(Washington, D.C.) – Today, U.S. Senator Patty Murray (D-WA), a senior member of the Senate Energy and Water Appropriations Committee, announced that she will introduce an amendment on Thursday to reinstate funding for the Yucca Mountain nuclear waste repository. Senator Murray’s amendment would add $200 million to continue the licensing application process for Yucca Mountain. The $200 million would be offset by an across-the-board reduction in the Department of Energy.
Murray has been clear that she opposes the Obama Administration’s decision to unilaterally remove Yucca Mountain from consideration as a national nuclear repository (Read more on Senator Murray’s work). Murray announced her intentions at today’s mark up of the Senate Energy and Water Appropriations Subcommittee. The full Senate Appropriations Committee will vote on the amendment on Thursday.
Senator Murray’s comments on the amendment at today’s mark up, which were submitted
in their entirety for the record, appear below:
Mr. Chairman, and Ranking Member Bennett thank you for
all of your work on this bill, which is so important.
This bill funds so many of our nation’s priorities – from developing new, clean sources of energy, to maintaining our water infrastructure, and to fulfilling the federal government’s legal obligation to clean up its nuclear waste legacy.
And I appreciate your work in this very difficult budget climate. But there is one thing that I’m very disappointed in – and that is the lack of funding for Yucca Mountain.
I believe the Obama Administration made a serious mistake when it zeroed out funding for Yucca Mountain.
Over the last 30 years, independent studies, Congress and previous administrations have all pointed to, voted for and funded Yucca Mountain as the nation’s best option for a nuclear repository. And in concert with those decisions, billions of dollars and countless work hours have been spent at Hanford Nuclear Reservation in my home state and at nuclear waste sites across the country in an effort to treat and package nuclear waste that will be sent there.
And now the Obama Administration has said that Yucca isn’t a “workable option.” Well, I’m not sure what that means. But back in March, at this Subcommittee’s budget hearing, when I asked Secretary Chu about the scientific process that DOE used in making this decision, he couldn’t give me an answer.
Since the Administration
has submitted its budget request to Congress, it has also entered a motion to
withdraw its license application with the Nuclear Regulatory Commission.

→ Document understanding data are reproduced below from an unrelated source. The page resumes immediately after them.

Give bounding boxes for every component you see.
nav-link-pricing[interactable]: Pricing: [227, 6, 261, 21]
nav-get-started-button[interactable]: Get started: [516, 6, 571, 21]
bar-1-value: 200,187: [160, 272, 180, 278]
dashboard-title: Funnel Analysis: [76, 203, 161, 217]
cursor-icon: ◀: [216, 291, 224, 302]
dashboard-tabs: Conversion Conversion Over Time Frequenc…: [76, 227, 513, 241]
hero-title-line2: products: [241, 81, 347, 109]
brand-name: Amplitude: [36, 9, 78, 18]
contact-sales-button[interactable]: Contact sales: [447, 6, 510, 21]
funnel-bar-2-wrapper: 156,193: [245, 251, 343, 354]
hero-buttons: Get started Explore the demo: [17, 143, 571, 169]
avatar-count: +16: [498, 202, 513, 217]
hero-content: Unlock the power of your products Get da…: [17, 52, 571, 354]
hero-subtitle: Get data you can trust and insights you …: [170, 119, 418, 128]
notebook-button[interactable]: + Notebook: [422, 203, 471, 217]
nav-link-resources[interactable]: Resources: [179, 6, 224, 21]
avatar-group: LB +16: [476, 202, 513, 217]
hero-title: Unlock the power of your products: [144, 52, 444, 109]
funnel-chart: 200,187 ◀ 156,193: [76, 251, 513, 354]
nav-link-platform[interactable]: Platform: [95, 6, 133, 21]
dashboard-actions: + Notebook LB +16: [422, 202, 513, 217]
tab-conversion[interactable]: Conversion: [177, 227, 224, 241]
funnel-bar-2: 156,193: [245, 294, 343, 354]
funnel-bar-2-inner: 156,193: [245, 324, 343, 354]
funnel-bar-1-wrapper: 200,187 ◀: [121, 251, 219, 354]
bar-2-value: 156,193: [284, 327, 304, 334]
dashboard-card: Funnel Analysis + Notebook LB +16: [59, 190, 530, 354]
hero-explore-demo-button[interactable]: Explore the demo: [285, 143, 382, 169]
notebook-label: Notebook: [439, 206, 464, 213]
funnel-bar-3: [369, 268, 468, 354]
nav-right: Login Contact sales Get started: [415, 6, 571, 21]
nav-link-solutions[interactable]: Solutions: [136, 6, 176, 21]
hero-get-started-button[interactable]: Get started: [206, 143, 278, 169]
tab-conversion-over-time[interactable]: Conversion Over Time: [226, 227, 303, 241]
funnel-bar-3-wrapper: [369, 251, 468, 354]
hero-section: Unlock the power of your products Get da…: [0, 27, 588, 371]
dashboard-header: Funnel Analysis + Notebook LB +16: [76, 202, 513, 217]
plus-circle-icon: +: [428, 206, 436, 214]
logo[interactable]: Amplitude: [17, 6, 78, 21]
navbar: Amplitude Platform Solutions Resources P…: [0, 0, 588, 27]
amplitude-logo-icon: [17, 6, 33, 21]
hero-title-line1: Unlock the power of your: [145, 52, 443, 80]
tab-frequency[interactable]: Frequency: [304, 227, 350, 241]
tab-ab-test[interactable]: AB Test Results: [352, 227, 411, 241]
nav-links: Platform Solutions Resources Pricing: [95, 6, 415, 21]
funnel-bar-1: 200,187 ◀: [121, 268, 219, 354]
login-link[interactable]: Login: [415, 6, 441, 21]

And you know what? The NRC at the end of last month denied DOE’s motion, saying that DOE did not have the authority to unilaterally terminate Yucca Mountain. And Congress is still on the record as having reaffirmed Yucca Mountain as the nation’s best option for a national repository. And yet the bill we are considering today follows the President’s budget request – and eliminates funding for Yucca Mountain.
Mr. Chairman, I’m really disappointed about this, and I plan to offer an amendment at full committee markup on Thursday to include funding for Yucca Mountain.
Again, I appreciate all of your good work on this
important bill. But without a national repository, Hanford and the nation’s
other nuclear waste cleanup sites – and the communities that support them –
have been left in limbo.
I look forward to correcting that on Thursday.